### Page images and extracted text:
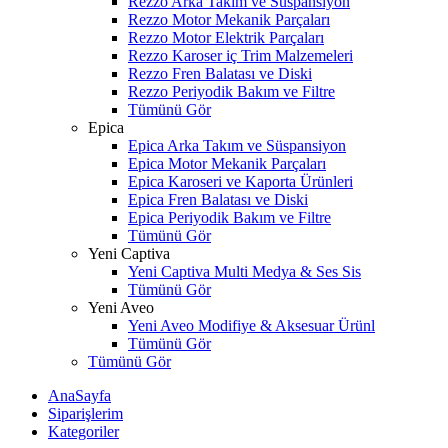
Rezzo Arka Takım ve Süspansiyon
Rezzo Motor Mekanik Parçaları
Rezzo Motor Elektrik Parçaları
Rezzo Karoser iç Trim Malzemeleri
Rezzo Fren Balatası ve Diski
Rezzo Periyodik Bakım ve Filtre
Tümünü Gör
Epica
Epica Arka Takım ve Süspansiyon
Epica Motor Mekanik Parçaları
Epica Karoseri ve Kaporta Ürünleri
Epica Fren Balatası ve Diski
Epica Periyodik Bakım ve Filtre
Tümünü Gör
Yeni Captiva
Yeni Captiva Multi Medya & Ses Sis
Tümünü Gör
Yeni Aveo
Yeni Aveo Modifiye & Aksesuar Ürünl
Tümünü Gör
Tümünü Gör
AnaSayfa
Siparişlerim
Kategoriler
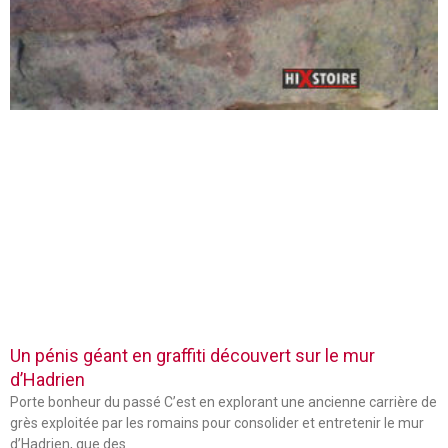
Un pénis géant en graffiti découvert sur le mur
d’Hadrien
Porte bonheur du passé C’est en explorant une ancienne carrière de
grès exploitée par les romains pour consolider et entretenir le mur
d’Hadrien, que des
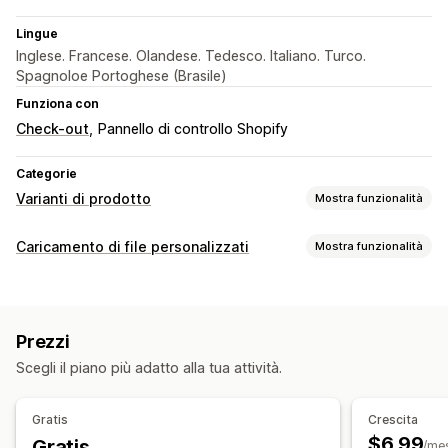
Lingue
Inglese. Francese. Olandese. Tedesco. Italiano. Turco.
Spagnoloe Portoghese (Brasile)
Funziona con
Check-out
Pannello di controllo Shopify
Categorie
Varianti di prodotto
Mostra funzionalità
Personalizzazione
Caricamento di file personalizzati
Mostra funzionalità
Caselle di spunta
Campioni di colore
Logica condizionale
Tipi di file
Date
Menu a discesa
Caricamento di file
PNG
JPEG
PDF
Immagini
Video
ZIP
Selezione multipla
Numeri
Pulsanti di opzione
Prezzi
Testo personalizzato
Confezione regalo
Gestione dei file
Scegli il piano più adatto alla tua attività.
CSS personalizzato
Anteprima
Traduzione
Aggiungi testo
Campi personalizzati
Anteprima
Visualizzazione delle varianti
Download di file
Gratis
Crescita
Prezzi
$6.99
Gratis
/me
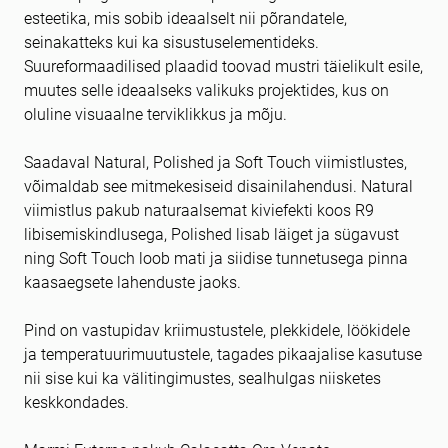
esteetika, mis sobib ideaalselt nii põrandatele,
seinakatteks kui ka sisustuselementideks.
Suureformaadilised plaadid toovad mustri täielikult esile,
muutes selle ideaalseks valikuks projektides, kus on
oluline visuaalne terviklikkus ja mõju.
Saadaval Natural, Polished ja Soft Touch viimistlustes,
võimaldab see mitmekesiseid disainilahendusi. Natural
viimistlus pakub naturaalsemat kiviefekti koos R9
libisemiskindlusega, Polished lisab läiget ja sügavust
ning Soft Touch loob mati ja siidise tunnetusega pinna
kaasaegsete lahenduste jaoks.
Pind on vastupidav kriimustustele, plekkidele, löökidele
ja temperatuurimuutustele, tagades pikaajalise kasutuse
nii sise kui ka välitingimustes, sealhulgas niisketes
keskkondades.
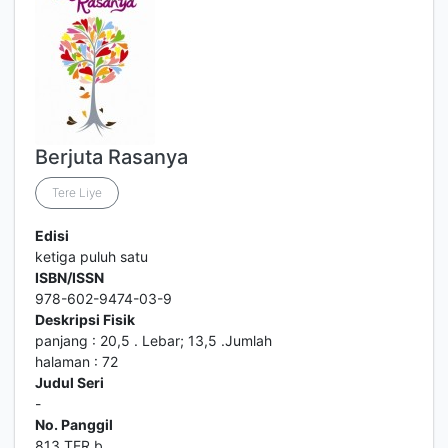
Berjuta Rasanya
Tere Liye
Edisi
ketiga puluh satu
ISBN/ISSN
978-602-9474-03-9
Deskripsi Fisik
panjang : 20,5 . Lebar; 13,5 .Jumlah
halaman : 72
Judul Seri
-
No. Panggil
813 TER b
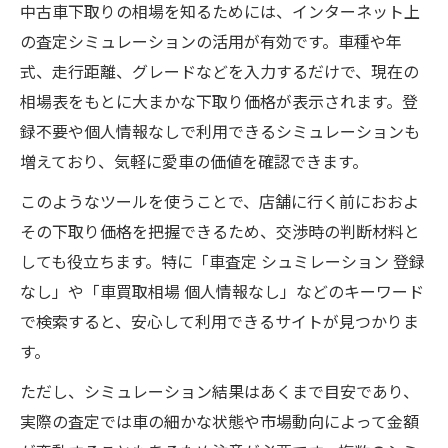
中古車下取りの相場を知るためには、インターネット上
の査定シミュレーションの活用が有効です。車種や年
式、走行距離、グレードなどを入力するだけで、現在の
相場表をもとに大まかな下取り価格が表示されます。登
録不要や個人情報なしで利用できるシミュレーションも
増えており、気軽に愛車の価値を確認できます。
このようなツールを使うことで、店舗に行く前におおよ
その下取り価格を把握できるため、交渉時の判断材料と
しても役立ちます。特に「車査定 シュミレーション 登録
なし」や「車買取相場 個人情報なし」などのキーワード
で検索すると、安心して利用できるサイトが見つかりま
す。
ただし、シミュレーション結果はあくまで目安であり、
実際の査定では車の細かな状態や市場動向によって金額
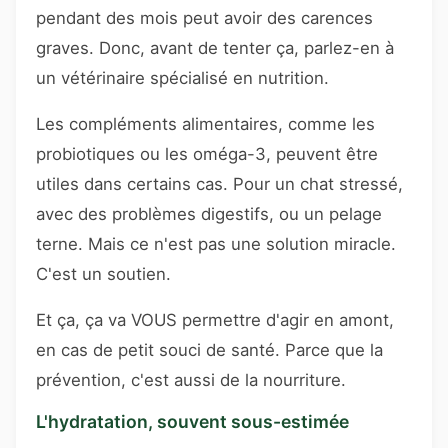
pendant des mois peut avoir des carences
graves. Donc, avant de tenter ça, parlez-en à
un vétérinaire spécialisé en nutrition.
Les compléments alimentaires, comme les
probiotiques ou les oméga-3, peuvent être
utiles dans certains cas. Pour un chat stressé,
avec des problèmes digestifs, ou un pelage
terne. Mais ce n'est pas une solution miracle.
C'est un soutien.
Et ça, ça va VOUS permettre d'agir en amont,
en cas de petit souci de santé. Parce que la
prévention, c'est aussi de la nourriture.
L'hydratation, souvent sous-estimée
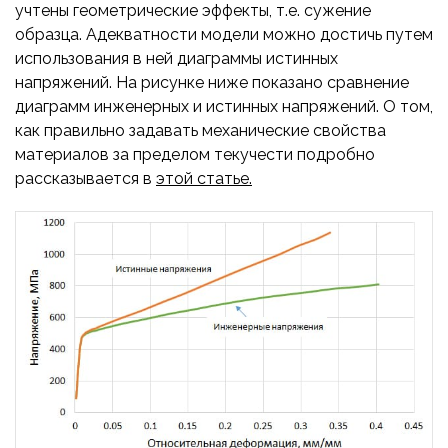
учтены геометрические эффекты, т.е. сужение
образца. Адекватности модели можно достичь путем
использования в ней диаграммы истинных
напряжений. На рисунке ниже показано сравнение
диаграмм инженерных и истинных напряжений. О том,
как правильно задавать механические свойства
материалов за пределом текучести подробно
рассказывается в
этой статье.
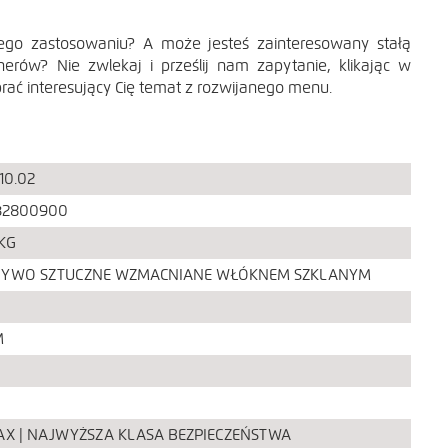
 jego zastosowaniu? A może jesteś zainteresowany stałą
nerów? Nie zwlekaj i prześlij nam zapytanie, klikając w
CIE
rać interesujący Cię temat z rozwijanego menu.
10.02
32800900
KG
YWO SZTUCZNE WZMACNIANE WŁÓKNEM SZKLANYM
M
CIE
X | NAJWYŻSZA KLASA BEZPIECZEŃSTWA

### Aim of the exercise:
Exact copy, no pictures. Write out the lines in the entries above, starting with the line with "実際の査定では車の細かな状態や市場動向によって金額" and going on through the line with "C'est un soutien.", keeping both.

### Task result:
実際の査定では車の細かな状態や市場動向によって金額
pendant des mois peut avoir des carences
graves. Donc, avant de tenter ça, parlez-en à
un vétérinaire spécialisé en nutrition.
Les compléments alimentaires, comme les
probiotiques ou les oméga-3, peuvent être
utiles dans certains cas. Pour un chat stressé,
avec des problèmes digestifs, ou un pelage
terne. Mais ce n'est pas une solution miracle.
C'est un soutien.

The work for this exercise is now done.